Archaeological practice is currently shifting in response to feminist, indigenous, activist, community-based, and anarchic critiques of how archaeology is practiced and how science is used to interpret the past lives of people. Inspired by the calls for a different way of doing archaeology, this volume presents a case here for a heart-centered archaeological practice.
Heart-centered practice emerged in care-based disciplines, such as nursing and various forms of therapy, as a way to recognize the importance of caring for those on whom we work, and as an avenue to explore how our interactions with others impacts our own emotions and heart. Archaeologists are disciplined to separate mind and heart, a division which harkens back to the origins of western thought. The dualism between the mental and the physical is fundamental to the concept that humans can objectively study the world without being immersed in it. Scientific approaches to understanding the world assume there is an objective world to be studied and that humans must remove themselves from that world in order to find the truth. An archaeology of the heart rejects this dualism; rather, we see mind, body, heart, and spirit as inextricable.

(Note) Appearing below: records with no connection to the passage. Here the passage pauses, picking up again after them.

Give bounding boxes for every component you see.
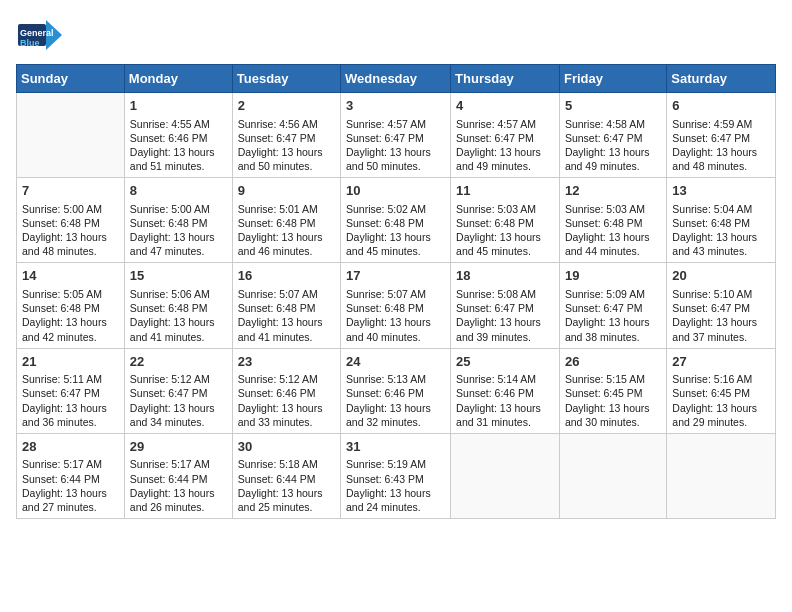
day-info: Sunrise: 5:19 AM Sunset: 6:43 PM Dayligh…	[346, 457, 445, 514]
day-number: 14	[22, 267, 119, 285]
day-info: Sunrise: 5:07 AM Sunset: 6:48 PM Dayligh…	[346, 287, 445, 344]
day-info: Sunrise: 5:05 AM Sunset: 6:48 PM Dayligh…	[22, 287, 119, 344]
week-row-3: 14Sunrise: 5:05 AM Sunset: 6:48 PM Dayli…	[17, 263, 776, 348]
day-info: Sunrise: 5:18 AM Sunset: 6:44 PM Dayligh…	[238, 457, 335, 514]
calendar-cell: 31Sunrise: 5:19 AM Sunset: 6:43 PM Dayli…	[341, 433, 451, 518]
day-number: 17	[346, 267, 445, 285]
page-container: General Blue SundayMondayTuesdayWednesda…	[16, 16, 776, 519]
day-number: 27	[672, 353, 770, 371]
day-number: 6	[672, 97, 770, 115]
day-number: 18	[456, 267, 554, 285]
week-row-2: 7Sunrise: 5:00 AM Sunset: 6:48 PM Daylig…	[17, 178, 776, 263]
calendar-cell: 21Sunrise: 5:11 AM Sunset: 6:47 PM Dayli…	[17, 348, 125, 433]
day-number: 31	[346, 438, 445, 456]
day-number: 13	[672, 182, 770, 200]
calendar-cell: 20Sunrise: 5:10 AM Sunset: 6:47 PM Dayli…	[667, 263, 776, 348]
week-row-5: 28Sunrise: 5:17 AM Sunset: 6:44 PM Dayli…	[17, 433, 776, 518]
day-info: Sunrise: 5:16 AM Sunset: 6:45 PM Dayligh…	[672, 372, 770, 429]
day-info: Sunrise: 5:17 AM Sunset: 6:44 PM Dayligh…	[22, 457, 119, 514]
day-info: Sunrise: 5:12 AM Sunset: 6:47 PM Dayligh…	[130, 372, 227, 429]
day-number: 8	[130, 182, 227, 200]
calendar-cell: 11Sunrise: 5:03 AM Sunset: 6:48 PM Dayli…	[451, 178, 560, 263]
calendar-cell: 29Sunrise: 5:17 AM Sunset: 6:44 PM Dayli…	[124, 433, 232, 518]
calendar-cell: 25Sunrise: 5:14 AM Sunset: 6:46 PM Dayli…	[451, 348, 560, 433]
calendar-cell: 16Sunrise: 5:07 AM Sunset: 6:48 PM Dayli…	[232, 263, 340, 348]
calendar-cell: 10Sunrise: 5:02 AM Sunset: 6:48 PM Dayli…	[341, 178, 451, 263]
day-number: 26	[565, 353, 661, 371]
day-number: 3	[346, 97, 445, 115]
calendar-cell: 24Sunrise: 5:13 AM Sunset: 6:46 PM Dayli…	[341, 348, 451, 433]
day-info: Sunrise: 5:04 AM Sunset: 6:48 PM Dayligh…	[672, 202, 770, 259]
day-info: Sunrise: 5:07 AM Sunset: 6:48 PM Dayligh…	[238, 287, 335, 344]
calendar-cell: 4Sunrise: 4:57 AM Sunset: 6:47 PM Daylig…	[451, 93, 560, 178]
calendar-cell: 13Sunrise: 5:04 AM Sunset: 6:48 PM Dayli…	[667, 178, 776, 263]
day-number: 23	[238, 353, 335, 371]
day-info: Sunrise: 4:57 AM Sunset: 6:47 PM Dayligh…	[456, 117, 554, 174]
calendar-cell: 30Sunrise: 5:18 AM Sunset: 6:44 PM Dayli…	[232, 433, 340, 518]
day-number: 11	[456, 182, 554, 200]
calendar-cell: 14Sunrise: 5:05 AM Sunset: 6:48 PM Dayli…	[17, 263, 125, 348]
day-info: Sunrise: 5:00 AM Sunset: 6:48 PM Dayligh…	[130, 202, 227, 259]
calendar-cell: 7Sunrise: 5:00 AM Sunset: 6:48 PM Daylig…	[17, 178, 125, 263]
calendar-cell: 17Sunrise: 5:07 AM Sunset: 6:48 PM Dayli…	[341, 263, 451, 348]
day-number: 24	[346, 353, 445, 371]
day-number: 29	[130, 438, 227, 456]
day-number: 9	[238, 182, 335, 200]
calendar-cell: 26Sunrise: 5:15 AM Sunset: 6:45 PM Dayli…	[559, 348, 666, 433]
logo-icon: General Blue	[16, 16, 64, 56]
day-number: 25	[456, 353, 554, 371]
calendar-cell: 18Sunrise: 5:08 AM Sunset: 6:47 PM Dayli…	[451, 263, 560, 348]
day-info: Sunrise: 5:03 AM Sunset: 6:48 PM Dayligh…	[456, 202, 554, 259]
day-number: 22	[130, 353, 227, 371]
day-info: Sunrise: 5:06 AM Sunset: 6:48 PM Dayligh…	[130, 287, 227, 344]
day-info: Sunrise: 5:15 AM Sunset: 6:45 PM Dayligh…	[565, 372, 661, 429]
day-number: 4	[456, 97, 554, 115]
day-info: Sunrise: 5:12 AM Sunset: 6:46 PM Dayligh…	[238, 372, 335, 429]
day-info: Sunrise: 5:03 AM Sunset: 6:48 PM Dayligh…	[565, 202, 661, 259]
day-info: Sunrise: 5:00 AM Sunset: 6:48 PM Dayligh…	[22, 202, 119, 259]
calendar-cell: 6Sunrise: 4:59 AM Sunset: 6:47 PM Daylig…	[667, 93, 776, 178]
day-info: Sunrise: 4:59 AM Sunset: 6:47 PM Dayligh…	[672, 117, 770, 174]
day-number: 30	[238, 438, 335, 456]
day-info: Sunrise: 4:57 AM Sunset: 6:47 PM Dayligh…	[346, 117, 445, 174]
calendar-cell	[667, 433, 776, 518]
day-number: 20	[672, 267, 770, 285]
day-info: Sunrise: 5:17 AM Sunset: 6:44 PM Dayligh…	[130, 457, 227, 514]
calendar-cell: 28Sunrise: 5:17 AM Sunset: 6:44 PM Dayli…	[17, 433, 125, 518]
calendar-cell: 12Sunrise: 5:03 AM Sunset: 6:48 PM Dayli…	[559, 178, 666, 263]
day-info: Sunrise: 5:02 AM Sunset: 6:48 PM Dayligh…	[346, 202, 445, 259]
day-info: Sunrise: 5:13 AM Sunset: 6:46 PM Dayligh…	[346, 372, 445, 429]
day-number: 7	[22, 182, 119, 200]
weekday-sunday: Sunday	[17, 65, 125, 93]
calendar-cell: 8Sunrise: 5:00 AM Sunset: 6:48 PM Daylig…	[124, 178, 232, 263]
day-info: Sunrise: 5:11 AM Sunset: 6:47 PM Dayligh…	[22, 372, 119, 429]
calendar-cell	[559, 433, 666, 518]
calendar-cell: 22Sunrise: 5:12 AM Sunset: 6:47 PM Dayli…	[124, 348, 232, 433]
svg-text:Blue: Blue	[20, 38, 40, 48]
calendar-cell	[17, 93, 125, 178]
day-info: Sunrise: 5:10 AM Sunset: 6:47 PM Dayligh…	[672, 287, 770, 344]
day-number: 12	[565, 182, 661, 200]
calendar-cell: 15Sunrise: 5:06 AM Sunset: 6:48 PM Dayli…	[124, 263, 232, 348]
day-info: Sunrise: 4:56 AM Sunset: 6:47 PM Dayligh…	[238, 117, 335, 174]
day-info: Sunrise: 5:08 AM Sunset: 6:47 PM Dayligh…	[456, 287, 554, 344]
week-row-1: 1Sunrise: 4:55 AM Sunset: 6:46 PM Daylig…	[17, 93, 776, 178]
weekday-saturday: Saturday	[667, 65, 776, 93]
day-number: 15	[130, 267, 227, 285]
calendar-cell: 1Sunrise: 4:55 AM Sunset: 6:46 PM Daylig…	[124, 93, 232, 178]
day-number: 10	[346, 182, 445, 200]
day-number: 5	[565, 97, 661, 115]
day-number: 16	[238, 267, 335, 285]
day-info: Sunrise: 5:14 AM Sunset: 6:46 PM Dayligh…	[456, 372, 554, 429]
calendar-cell: 23Sunrise: 5:12 AM Sunset: 6:46 PM Dayli…	[232, 348, 340, 433]
day-number: 2	[238, 97, 335, 115]
logo: General Blue	[16, 16, 64, 56]
day-info: Sunrise: 5:09 AM Sunset: 6:47 PM Dayligh…	[565, 287, 661, 344]
weekday-friday: Friday	[559, 65, 666, 93]
day-info: Sunrise: 4:55 AM Sunset: 6:46 PM Dayligh…	[130, 117, 227, 174]
day-number: 28	[22, 438, 119, 456]
calendar-cell	[451, 433, 560, 518]
calendar-cell: 5Sunrise: 4:58 AM Sunset: 6:47 PM Daylig…	[559, 93, 666, 178]
weekday-thursday: Thursday	[451, 65, 560, 93]
calendar-cell: 2Sunrise: 4:56 AM Sunset: 6:47 PM Daylig…	[232, 93, 340, 178]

An archaeology of the heart provides a new space for thinking through an integrated, responsible, and grounded archaeology, where there is care for the living and the dead, acknowledges the need to build responsible relationships with communities, and with the archaeological record, and emphasize the role of rigor in how work and research is conducted.
The contributions bring together archaeological practitioners from across the globe in different contexts to explore how heart-centered practice can impact archaeological theory, methodology, and research throughout the discipline.